Bodon and Haake (l968) called attention to the frequent association of AHPS with hiatus
hernia and reported 11 cases of their own. In these cases the surgical solution was to
correct the pyloric hypertrophy by means of pyloroplasty or antrectomy, necessitating an
abdominal (as opposed to a transthoracic) approach. At operation the diagnosis of
pyloric hypertrophy was not difficult, the hypertrophied muscle presenting as a mass 4.0
to 10 mm thick and 1.0 to 5.0 cm long.
At gastroscopy the hypertrophied muscle resembles the uterine cervix, according to
Schuster and Smith (l969). The pyloric opening presents as a hole of fixed diameter in
the centre of the mound, thus contrasting with the actively mobile pyloric region of
normal subjects. The affected region, unlike the normal "antrum", does not respond to
anticholinergics.
Bateson et al. (l969) described l7 cases of AHPS, in 4 of whom there was an associated
lesser curvature gastric ulcer, and in one a prepyloric ulcer. None of these cases had
associated duodenal ulceration. Macroscopically every case showed hypertrophy of the
"pyloric and prepyloric muscle", stopping abruptly at the "pyloric canal" (i.e. pyloric
aperture) and thinning out gradually over the adjacent part of the "antrum". Although the
hypertrophy was most marked at the pyloroduodenal junction, it also involved the wall of
the pyloric "antrum", and a more accurate title according to Bateson et al. (l969) would
have been hypertrophic pyloric channel disease, the pyloric channel being defined as the
area between the duodenum and a point 2.5 cm proximal to the duodenum. In 5 of the
cases it was noted that on touching the pylorus with a gloved finger during operation, the
pyloric and adjacent antral muscle contracted, becoming hard and pale.

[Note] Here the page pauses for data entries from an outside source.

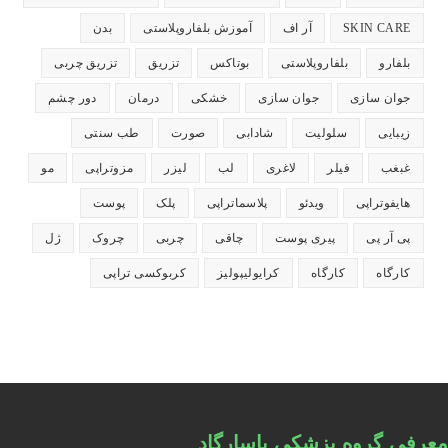
می‌شود
می‌شود
می‌شود
می‌شود
می‌شود
SKIN CARE
آر اف
آموزش بلفاروپلاستی
بدن
بلفارو
بلفاروپلاستی
بوتاکس
تزریق
تزریق چربی
جوان سازی
جوان سازی
خشکی
درمان
دور چشم
زیبایی
سلولیت
شادابی
صورت
طب سنتی
غبغب
فیلر
لاغری
لب
لیزر
مزوتراپی
مو
هایفوتراپی
ویدئو
پلاسماتراپی
پلک
پوست
پی آر پی
پیری پوست
چاقی
چربی
چروک
ژل
کارگاه
کارگاه
کرایولیپولیز
کربوکسی تراپی
معرفی گروه پزشکی پاسارگاد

(Comment: a similar appearance was seen during experimental truncal vagal
stimulation as described in Chapter 32). This spasm probably accounted as much for the
radiological appearances as did the degree and extent of muscle hypertrophy and, in their
opinion, made careful measurement of the muscle thickness an academic exercise of
doubtful value. Microscopically hypertrophy and hyperplasia of the circular muscle
fibres was seen with fibrous tissue between the hypertrophied bundles in every case.

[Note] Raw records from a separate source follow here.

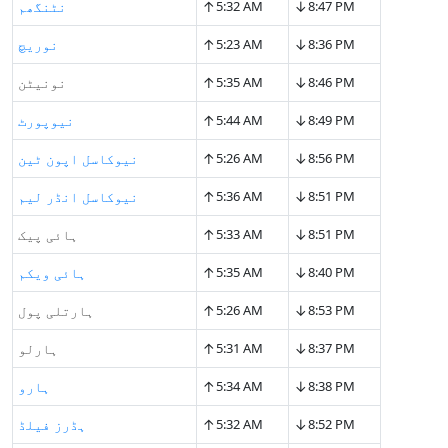
↑
↓
8:47 PM
5:32 AM
نٹنگھم
↑
↓
8:36 PM
5:23 AM
نوريچ
↑
↓
8:46 PM
5:35 AM
نونیٹن
↑
↓
8:49 PM
5:44 AM
نیوپورٹ
↑
↓
8:56 PM
5:26 AM
نیوکاسل اپون ٹین
↑
↓
8:51 PM
5:36 AM
نیوکاسل انڈر لیم
↑
↓
8:51 PM
5:33 AM
ہائی پیک
↑
↓
8:40 PM
5:35 AM
ہائی ویکم
↑
↓
8:53 PM
5:26 AM
ہارتلی پول
↑
↓
8:37 PM
5:31 AM
ہارلو
↑
↓
8:38 PM
5:34 AM
ہارو
↑
↓
8:52 PM
5:32 AM
ہڈرز فیلڈ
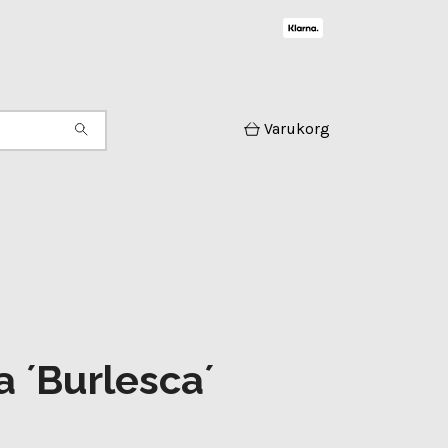
Varukorg
a ´Burlesca´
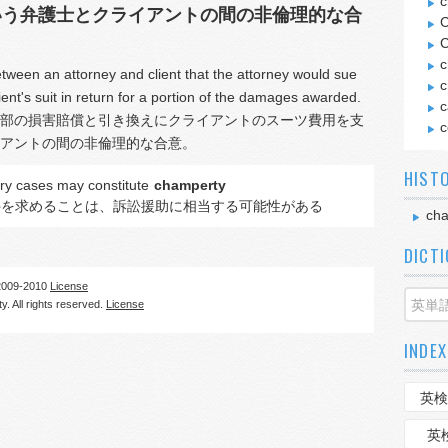
c
いう弁護士とクライアントの間の非倫理的な合
C
C
c
tween an attorney and client that the attorney would sue
c
ient's suit in return for a portion of the damages awarded.
c
部の損害賠償と引き換えにクライアントのスーツ費用を支
c
アントの間の非倫理的な合意。
HIST
jury cases may constitute
champerty
件を求めることは、訴訟援助に相当する可能性がある
ch
DICT
09-2010
License
. All rights reserved.
License
INDEX
英検
英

In his review Levin (l97l) came to the conclusion that the radiographic diagnosis of
AHPS could not be made with a high degree of confidence. While the signs of
hypertrophic pyloric stenosis were diagnostic in infants, this was not always the case in
adults. Nevertheless several reports had indicated that AHPS represented persistence of a
mild form of IHPS. In his view the poor correlation between the radiographic and
pathologic findings led to the conclusion that the elongated, narrowed pylorus was at
times due to spasm. In those patients proved to have AHPS, gastric or duodenal
ulceration or gastritis had been present in the majority. Indirect evidence suggested that
these conditions were the sequelae and not the cause of pyloric muscle hypertrophy. It
was important to exclude pyloric carcinoma as a cause of the narrowing in every case.